The current bout of heart failure had been severe enough to land her in the hospital again. The paramedics shook their heads in disgust as they hauled her out of her cluttered, cockroach-infested apartment. The ride to the emergency room was her first trip outside of the confines of her four small walls since the last hospitalization.
Janice wasn’t depressed; she was just tired. Her heart could no longer support the mass of edematous flesh that hung wantonly from her body. The cardiologist confirmed what she had long expected. The damage to the cardiac muscle was too great. The floppy organ was pumping at less than 10% the normal strength. The blood confirmed another heart attack.
It was with grave faces that the team of doctors gathered to give Janice her options. Her prognosis was poor. She would likely die in weeks, maybe months. They waited solemnly for what they expected would be a melancholy reaction.
But they were wrong.
Janice finally received the certainty that she was looking for. Her struggles would end soon. She gleefully signed the hospice papers and the social worker helped her arrange to end her apartment lease and dispose of her belongings. She would go to the nursing home with hospice support, and die quietly and comfortably.

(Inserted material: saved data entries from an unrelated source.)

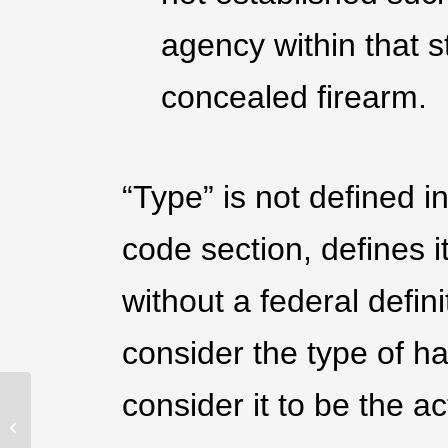
agency within that s
concealed firearm.
“Type” is not defined 
code section, defines i
without a federal defini
consider the type of h
consider it to be the ac
Understanding The
Difference Between The
FSC And A CCW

Although the nursing home was anything but luxurious, the staff was kind and tentative. Janice took the pain medication that was prescribed by the hospice nurse and looked forward to her weekly visits from the social worker and chaplain.
And strangely, something started to happen. The morphine controlled her shortness of breath. The swelling in her legs began to recede. She felt renewed energy and vigor. The doctor at the facility suggested that Janice try a little physical therapy, and the hospice team agreed that better mobility would improve her quality of life.
Janice flourished. Before long she was able to walk in the hall with a walker. Her legs were as skinny as ever. Miracle above miracle, she was no longer short of breath. Janice was ecstatic.
Until the day the hospice nurse informed her that she would no longer qualify for their services. Her improvement was too great. She would probably live for more than six months after all.
Janice was anything but thrilled. She had counted on approaching death when making all her arrangements. She was running out of money. She gave up her apartment, the only home she had had for the last decade.
And there was no family or friends left to call, and give the good news.